The union that represents about 2,000 workers at the Cargill beef plant in High River says its members have voted 71% in favour of accepting the company's contract.

In a statement, the United Food and Commercial Workers Union Local 401 says the contract is "the best of its kind and presented unprecedented gains in this time of economic and political uncertainty."

It also says it was reached "during the biggest health crisis the world has ever seen."

Jarrod Gillig, the business operations and supply chain president for Cargill's North American protein business, says the deal is "comprehensive" and "fair," adding it reflects their employees' "commitment to excellence."

A company spokesman had previously said the deal offered a six-year collective agreement that includes retroactive pay, signing bonuses, a 21% wage increase over the life of the contract and improved health benefits.

"As an organization that leads with our value to put people first, we truly believe this ratification is in the best interests of our employees and we are eager to move forward to build a stronger future—together," Gillig said in a statement Saturday.

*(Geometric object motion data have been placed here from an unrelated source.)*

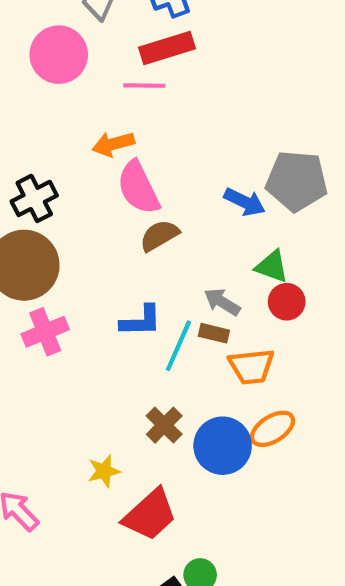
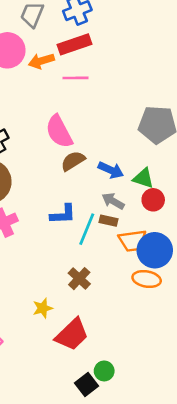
pink line: (144, 86) -> (76, 78), moved
orange arrow: (113, 144) -> (41, 61), moved
blue arrow: (245, 202) -> (111, 170), moved
orange ellipse: (273, 429) -> (147, 279), turned 44
blue circle: (223, 446) -> (155, 250), moved

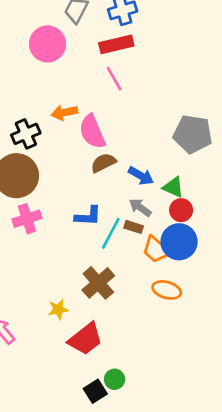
orange arrow: (41, 61) -> (64, 113), moved
pink line: (76, 78) -> (114, 79), turned 55
orange trapezoid: (132, 241) -> (156, 250), turned 44
blue circle: (155, 250) -> (179, 242), moved
brown cross: (79, 279) -> (98, 283), size x1.4

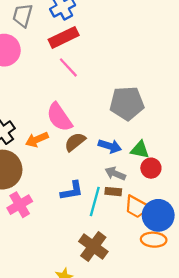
orange arrow: (64, 113) -> (37, 140), moved
gray pentagon: (193, 134) -> (127, 103), moved
blue circle: (179, 242) -> (158, 215), moved

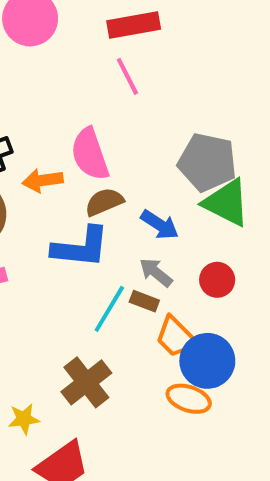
green triangle: (140, 150) -> (226, 203), moved, size x1.5
blue L-shape: (72, 191) -> (81, 247), moved, size x1.4

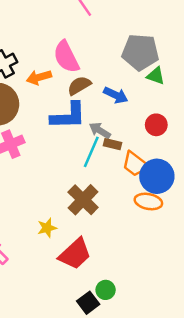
green triangle: (226, 203) -> (156, 76), size x0.6
gray arrow: (156, 272) -> (100, 131), moved

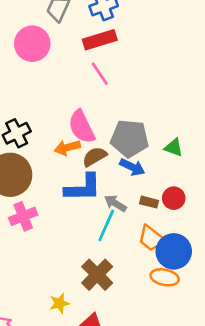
gray pentagon: (140, 52) -> (130, 138), moved
orange arrow: (39, 77) -> (67, 148), moved
brown rectangle: (113, 144) -> (149, 202), moved

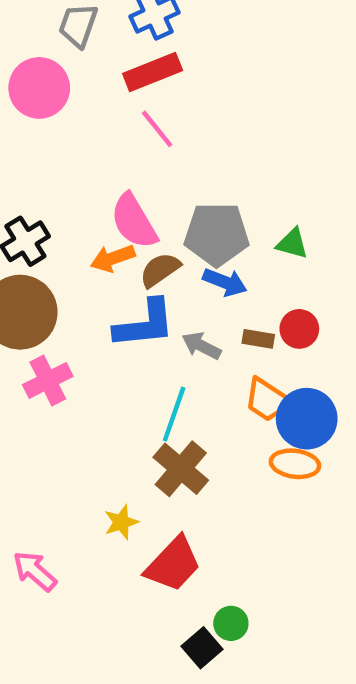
cyan line: (106, 225) -> (174, 414), moved

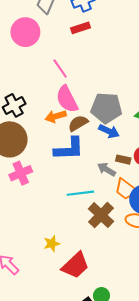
red rectangle: (153, 72) -> (80, 28), size x0.7
pink line: (157, 129) -> (60, 69), moved
gray arrow: (201, 346) -> (106, 169), moved
cyan line: (174, 414) -> (80, 193), turned 60
brown cross: (181, 469) -> (101, 215), moved

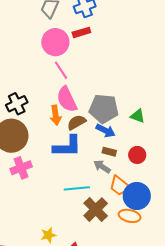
pink circle: (25, 32) -> (55, 42), moved
orange arrow: (56, 116) -> (56, 115), turned -84
brown rectangle: (123, 160) -> (109, 152), moved

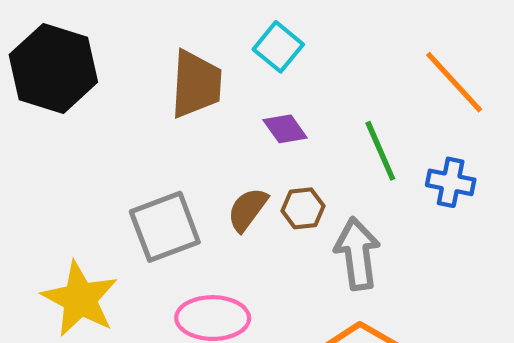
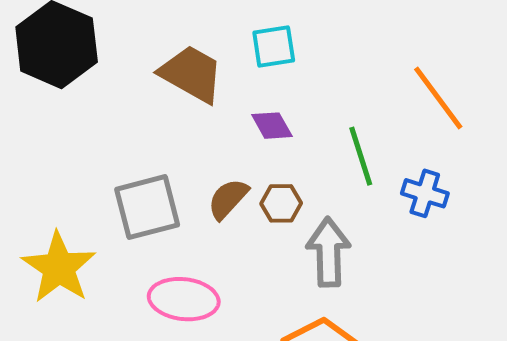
cyan square: (278, 47) -> (274, 46), turned 36
brown trapezoid: (196, 84) -> (191, 74), turned -70

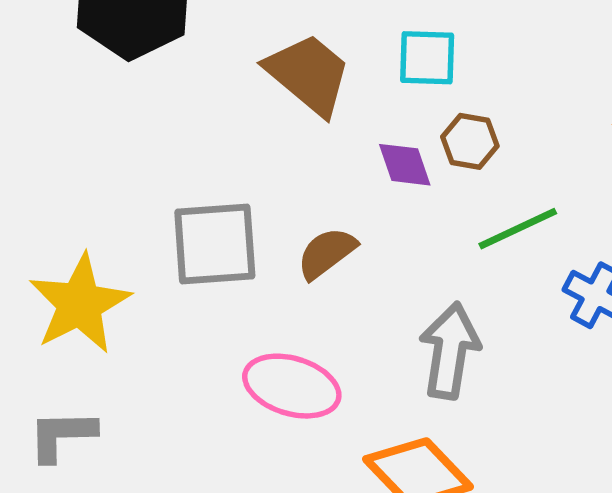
green line: (361, 156) -> (518, 229), turned 72
brown hexagon: (281, 203) -> (470, 141), moved
pink ellipse: (184, 299) -> (292, 386), moved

Workers voted 98% last month against Cargill's previous offer, and the union had said workers would strike if a contract agreement couldn't be reached.

Cargill and the union had been at loggerheads for some time over issues related to wages as well as health and safety.

In May of 2020, Cargill's High River plant was the site of a major workplace-related outbreak of COVID-19. More than 900 workers tested positive for the virus, and three deaths were linked to the outbreak.

"A victory has been won and this is a day to celebrate," said a statement from the UFCW Local 401, which had recommended acceptance of the contract offer.

"The injustices at Cargill, however, are not made right by the contract. Local 401 and its activists look to the future to enforce the new rights of Cargill workers in this unprecedented collective agreement."

The deal also gives workers a $1,000 signing bonus and a $1,000 "COVID-19 bonus," the union said earlier.

The union's statement noted it had made extensive preparations for a strike. It said tents were erected in front of the plant, floodlights and propane heaters were brought in, nearby fields were levelled so that hundreds of workers could park, and a picketing payroll system was nearly complete.

The statement also noted that in Brooks, Alta., 2,500 employees who process beef at the JBS Plant are watching the Cargill precedent carefully. In the New Year, the union said it would head into bargaining for a new contract.